::: DATA RECORDS

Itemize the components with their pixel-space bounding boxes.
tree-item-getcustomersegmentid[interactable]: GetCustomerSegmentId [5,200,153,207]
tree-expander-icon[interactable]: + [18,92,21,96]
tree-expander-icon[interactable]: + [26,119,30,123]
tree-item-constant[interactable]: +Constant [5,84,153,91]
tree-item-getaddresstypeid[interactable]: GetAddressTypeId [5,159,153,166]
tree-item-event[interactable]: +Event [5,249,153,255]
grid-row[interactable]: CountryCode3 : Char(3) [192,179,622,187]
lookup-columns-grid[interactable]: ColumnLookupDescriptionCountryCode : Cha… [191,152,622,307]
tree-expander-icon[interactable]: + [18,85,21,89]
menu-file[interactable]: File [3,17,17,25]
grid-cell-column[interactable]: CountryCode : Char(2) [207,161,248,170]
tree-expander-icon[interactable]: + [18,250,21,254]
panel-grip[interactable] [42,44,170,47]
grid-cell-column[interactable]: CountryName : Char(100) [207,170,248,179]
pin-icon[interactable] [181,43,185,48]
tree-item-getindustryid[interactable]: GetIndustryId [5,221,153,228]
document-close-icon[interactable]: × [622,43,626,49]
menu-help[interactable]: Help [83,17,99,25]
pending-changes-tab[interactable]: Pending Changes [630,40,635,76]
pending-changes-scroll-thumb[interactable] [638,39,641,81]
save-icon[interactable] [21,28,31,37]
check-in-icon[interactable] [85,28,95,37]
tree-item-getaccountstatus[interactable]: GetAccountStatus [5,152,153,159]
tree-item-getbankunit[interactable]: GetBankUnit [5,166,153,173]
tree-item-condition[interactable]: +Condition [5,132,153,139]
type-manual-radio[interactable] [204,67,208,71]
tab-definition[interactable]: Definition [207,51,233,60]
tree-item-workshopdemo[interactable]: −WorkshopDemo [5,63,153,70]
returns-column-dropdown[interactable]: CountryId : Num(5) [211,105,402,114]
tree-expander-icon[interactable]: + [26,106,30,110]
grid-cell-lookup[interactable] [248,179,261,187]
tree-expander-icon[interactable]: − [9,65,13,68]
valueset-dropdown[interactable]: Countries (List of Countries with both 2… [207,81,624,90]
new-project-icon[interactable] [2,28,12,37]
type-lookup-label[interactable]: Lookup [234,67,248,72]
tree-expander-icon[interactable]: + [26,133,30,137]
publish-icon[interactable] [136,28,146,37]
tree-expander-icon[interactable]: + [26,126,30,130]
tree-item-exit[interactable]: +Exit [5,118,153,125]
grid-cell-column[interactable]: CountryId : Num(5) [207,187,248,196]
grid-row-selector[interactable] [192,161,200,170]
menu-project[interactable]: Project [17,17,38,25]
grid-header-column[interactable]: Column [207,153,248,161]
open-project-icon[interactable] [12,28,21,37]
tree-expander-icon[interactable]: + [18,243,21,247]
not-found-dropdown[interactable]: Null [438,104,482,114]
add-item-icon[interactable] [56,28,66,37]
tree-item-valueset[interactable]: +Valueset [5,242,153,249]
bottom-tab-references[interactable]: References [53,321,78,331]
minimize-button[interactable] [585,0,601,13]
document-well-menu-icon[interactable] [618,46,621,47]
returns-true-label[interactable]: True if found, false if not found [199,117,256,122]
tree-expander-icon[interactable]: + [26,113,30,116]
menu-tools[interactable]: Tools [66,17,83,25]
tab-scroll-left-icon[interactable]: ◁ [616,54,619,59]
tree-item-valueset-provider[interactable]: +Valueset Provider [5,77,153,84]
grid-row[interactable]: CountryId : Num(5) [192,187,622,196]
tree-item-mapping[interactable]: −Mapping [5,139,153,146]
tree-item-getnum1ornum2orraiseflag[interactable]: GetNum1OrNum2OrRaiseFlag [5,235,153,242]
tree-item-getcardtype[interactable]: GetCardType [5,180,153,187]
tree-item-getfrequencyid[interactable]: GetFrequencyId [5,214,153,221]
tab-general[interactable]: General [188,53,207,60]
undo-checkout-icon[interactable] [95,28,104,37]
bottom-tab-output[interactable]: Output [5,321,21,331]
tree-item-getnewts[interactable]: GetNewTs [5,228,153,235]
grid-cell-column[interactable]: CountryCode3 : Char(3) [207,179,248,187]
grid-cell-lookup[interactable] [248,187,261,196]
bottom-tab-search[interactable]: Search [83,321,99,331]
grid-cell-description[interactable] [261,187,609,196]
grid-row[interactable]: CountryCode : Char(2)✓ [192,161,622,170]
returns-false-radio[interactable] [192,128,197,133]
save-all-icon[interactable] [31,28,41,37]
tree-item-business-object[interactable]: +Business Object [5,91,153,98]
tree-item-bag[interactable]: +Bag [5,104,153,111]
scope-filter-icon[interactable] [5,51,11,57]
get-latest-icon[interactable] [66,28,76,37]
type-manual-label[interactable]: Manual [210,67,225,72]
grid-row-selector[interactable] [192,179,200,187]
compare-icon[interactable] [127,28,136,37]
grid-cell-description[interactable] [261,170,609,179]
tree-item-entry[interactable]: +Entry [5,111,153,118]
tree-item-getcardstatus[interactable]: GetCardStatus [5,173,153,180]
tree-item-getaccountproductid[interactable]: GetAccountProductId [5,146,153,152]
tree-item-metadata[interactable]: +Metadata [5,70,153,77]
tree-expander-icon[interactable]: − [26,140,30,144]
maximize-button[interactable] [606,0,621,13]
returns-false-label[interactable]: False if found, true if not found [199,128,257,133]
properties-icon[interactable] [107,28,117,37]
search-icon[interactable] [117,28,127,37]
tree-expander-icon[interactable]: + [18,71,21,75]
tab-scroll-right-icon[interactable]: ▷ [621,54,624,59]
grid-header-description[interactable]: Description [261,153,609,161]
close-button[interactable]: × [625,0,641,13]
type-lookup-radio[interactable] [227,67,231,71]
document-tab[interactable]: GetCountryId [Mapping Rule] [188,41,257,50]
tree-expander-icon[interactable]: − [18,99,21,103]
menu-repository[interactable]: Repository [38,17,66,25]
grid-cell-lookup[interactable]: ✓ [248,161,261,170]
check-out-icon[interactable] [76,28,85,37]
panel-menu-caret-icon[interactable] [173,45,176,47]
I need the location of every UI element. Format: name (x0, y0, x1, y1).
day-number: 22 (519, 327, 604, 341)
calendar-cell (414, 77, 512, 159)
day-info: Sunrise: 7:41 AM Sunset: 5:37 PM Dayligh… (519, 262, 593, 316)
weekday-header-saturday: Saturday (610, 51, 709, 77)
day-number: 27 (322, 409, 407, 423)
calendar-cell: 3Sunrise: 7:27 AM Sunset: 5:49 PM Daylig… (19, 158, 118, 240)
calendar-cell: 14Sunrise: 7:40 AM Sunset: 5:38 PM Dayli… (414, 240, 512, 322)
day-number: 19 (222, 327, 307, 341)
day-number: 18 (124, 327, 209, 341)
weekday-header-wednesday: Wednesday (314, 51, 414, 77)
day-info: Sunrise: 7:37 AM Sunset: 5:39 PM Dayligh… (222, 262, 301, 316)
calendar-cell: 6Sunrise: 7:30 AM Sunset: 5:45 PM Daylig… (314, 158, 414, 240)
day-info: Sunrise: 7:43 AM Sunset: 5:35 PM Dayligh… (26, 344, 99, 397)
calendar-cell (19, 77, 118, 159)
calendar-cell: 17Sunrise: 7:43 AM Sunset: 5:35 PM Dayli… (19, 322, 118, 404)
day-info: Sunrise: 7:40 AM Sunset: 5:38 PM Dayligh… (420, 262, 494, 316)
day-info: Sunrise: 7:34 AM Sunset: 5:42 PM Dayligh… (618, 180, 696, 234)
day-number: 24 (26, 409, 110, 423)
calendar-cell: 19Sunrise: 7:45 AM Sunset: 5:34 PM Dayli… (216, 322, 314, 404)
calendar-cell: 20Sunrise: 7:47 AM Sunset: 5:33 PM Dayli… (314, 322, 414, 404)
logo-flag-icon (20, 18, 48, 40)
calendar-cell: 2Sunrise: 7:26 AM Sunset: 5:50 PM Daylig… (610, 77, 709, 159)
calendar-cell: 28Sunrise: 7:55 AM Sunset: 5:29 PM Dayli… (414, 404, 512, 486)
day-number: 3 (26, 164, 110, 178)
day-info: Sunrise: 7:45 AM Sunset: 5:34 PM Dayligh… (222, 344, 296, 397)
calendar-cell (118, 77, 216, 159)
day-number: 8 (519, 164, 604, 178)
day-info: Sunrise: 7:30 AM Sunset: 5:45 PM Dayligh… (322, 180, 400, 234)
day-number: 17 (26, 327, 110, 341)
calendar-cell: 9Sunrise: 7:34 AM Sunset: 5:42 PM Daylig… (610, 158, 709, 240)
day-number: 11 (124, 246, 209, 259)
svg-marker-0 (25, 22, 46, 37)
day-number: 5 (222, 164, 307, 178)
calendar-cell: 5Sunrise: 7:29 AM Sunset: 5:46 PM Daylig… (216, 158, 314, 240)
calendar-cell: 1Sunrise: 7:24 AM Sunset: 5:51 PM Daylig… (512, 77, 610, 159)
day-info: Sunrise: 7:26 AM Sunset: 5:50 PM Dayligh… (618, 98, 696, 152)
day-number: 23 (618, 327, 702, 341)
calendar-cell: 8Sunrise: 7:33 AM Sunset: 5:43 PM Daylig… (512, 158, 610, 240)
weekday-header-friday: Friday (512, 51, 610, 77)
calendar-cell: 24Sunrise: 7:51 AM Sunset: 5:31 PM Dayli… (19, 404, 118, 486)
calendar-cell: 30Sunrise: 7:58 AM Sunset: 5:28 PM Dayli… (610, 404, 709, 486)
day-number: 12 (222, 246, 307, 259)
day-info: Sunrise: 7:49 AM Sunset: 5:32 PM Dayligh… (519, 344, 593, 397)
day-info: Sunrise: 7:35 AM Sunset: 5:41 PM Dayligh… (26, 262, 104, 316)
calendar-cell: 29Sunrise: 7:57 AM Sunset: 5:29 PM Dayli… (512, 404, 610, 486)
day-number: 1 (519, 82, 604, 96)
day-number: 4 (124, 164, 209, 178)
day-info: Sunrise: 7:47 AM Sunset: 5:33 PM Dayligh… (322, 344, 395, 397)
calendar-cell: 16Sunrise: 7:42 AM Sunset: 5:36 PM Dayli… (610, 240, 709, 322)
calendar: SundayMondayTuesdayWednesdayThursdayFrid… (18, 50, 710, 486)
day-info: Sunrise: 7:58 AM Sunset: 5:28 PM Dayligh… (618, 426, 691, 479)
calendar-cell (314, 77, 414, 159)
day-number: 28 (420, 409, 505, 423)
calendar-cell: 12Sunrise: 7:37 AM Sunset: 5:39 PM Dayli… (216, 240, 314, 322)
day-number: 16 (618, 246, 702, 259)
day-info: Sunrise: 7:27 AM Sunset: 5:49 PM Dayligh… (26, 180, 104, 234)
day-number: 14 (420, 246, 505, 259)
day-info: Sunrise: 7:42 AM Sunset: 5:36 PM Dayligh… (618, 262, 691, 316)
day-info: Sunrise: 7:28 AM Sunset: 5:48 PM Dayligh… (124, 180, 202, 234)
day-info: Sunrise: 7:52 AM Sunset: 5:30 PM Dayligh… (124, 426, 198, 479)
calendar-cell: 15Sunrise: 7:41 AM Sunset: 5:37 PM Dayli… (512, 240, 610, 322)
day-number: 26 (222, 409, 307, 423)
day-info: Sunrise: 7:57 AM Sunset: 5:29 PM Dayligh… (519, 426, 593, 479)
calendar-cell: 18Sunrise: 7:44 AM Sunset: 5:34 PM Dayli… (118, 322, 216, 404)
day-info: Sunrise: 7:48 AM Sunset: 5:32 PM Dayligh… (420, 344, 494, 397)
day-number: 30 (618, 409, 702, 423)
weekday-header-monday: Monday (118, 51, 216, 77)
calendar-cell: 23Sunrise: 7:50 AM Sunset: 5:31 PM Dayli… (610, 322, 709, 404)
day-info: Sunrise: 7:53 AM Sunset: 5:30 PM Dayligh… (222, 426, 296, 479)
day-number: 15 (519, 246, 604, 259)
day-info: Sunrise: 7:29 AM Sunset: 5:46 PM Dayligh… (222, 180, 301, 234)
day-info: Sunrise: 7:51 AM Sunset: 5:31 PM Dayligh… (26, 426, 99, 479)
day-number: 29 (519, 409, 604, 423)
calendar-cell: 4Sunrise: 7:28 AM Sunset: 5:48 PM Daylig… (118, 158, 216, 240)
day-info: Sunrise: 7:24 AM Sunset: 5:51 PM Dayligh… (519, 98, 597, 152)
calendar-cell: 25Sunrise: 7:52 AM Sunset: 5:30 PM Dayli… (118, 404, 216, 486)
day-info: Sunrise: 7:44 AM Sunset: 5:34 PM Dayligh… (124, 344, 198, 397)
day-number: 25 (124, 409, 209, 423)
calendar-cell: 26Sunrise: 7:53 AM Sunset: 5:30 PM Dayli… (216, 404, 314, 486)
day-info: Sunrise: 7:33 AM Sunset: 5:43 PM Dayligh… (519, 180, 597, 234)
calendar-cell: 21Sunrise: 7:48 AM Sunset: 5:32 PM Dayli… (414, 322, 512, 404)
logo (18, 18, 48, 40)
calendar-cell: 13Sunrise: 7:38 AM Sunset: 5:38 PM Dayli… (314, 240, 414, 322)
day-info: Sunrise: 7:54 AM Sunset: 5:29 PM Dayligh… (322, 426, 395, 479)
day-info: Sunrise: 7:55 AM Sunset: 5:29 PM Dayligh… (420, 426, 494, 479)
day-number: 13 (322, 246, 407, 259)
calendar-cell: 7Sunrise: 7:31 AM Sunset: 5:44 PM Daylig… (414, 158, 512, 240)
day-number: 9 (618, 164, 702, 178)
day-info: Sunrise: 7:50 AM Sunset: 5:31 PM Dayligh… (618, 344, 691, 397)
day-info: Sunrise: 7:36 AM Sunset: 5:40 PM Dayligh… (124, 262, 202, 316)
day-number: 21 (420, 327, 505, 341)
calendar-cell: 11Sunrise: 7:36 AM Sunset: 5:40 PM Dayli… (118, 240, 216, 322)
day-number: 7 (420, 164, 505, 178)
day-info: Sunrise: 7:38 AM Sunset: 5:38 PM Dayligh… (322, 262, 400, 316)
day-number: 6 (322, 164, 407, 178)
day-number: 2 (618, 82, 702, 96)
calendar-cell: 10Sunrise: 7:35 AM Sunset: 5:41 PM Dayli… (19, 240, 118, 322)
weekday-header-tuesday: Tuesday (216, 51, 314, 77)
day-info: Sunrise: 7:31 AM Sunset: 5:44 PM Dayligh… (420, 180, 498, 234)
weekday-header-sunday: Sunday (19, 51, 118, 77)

::::::

Match on "save" and copy out every line of the entries that contains it.

save-icon[interactable] [21,28,31,37]
save-all-icon[interactable] [31,28,41,37]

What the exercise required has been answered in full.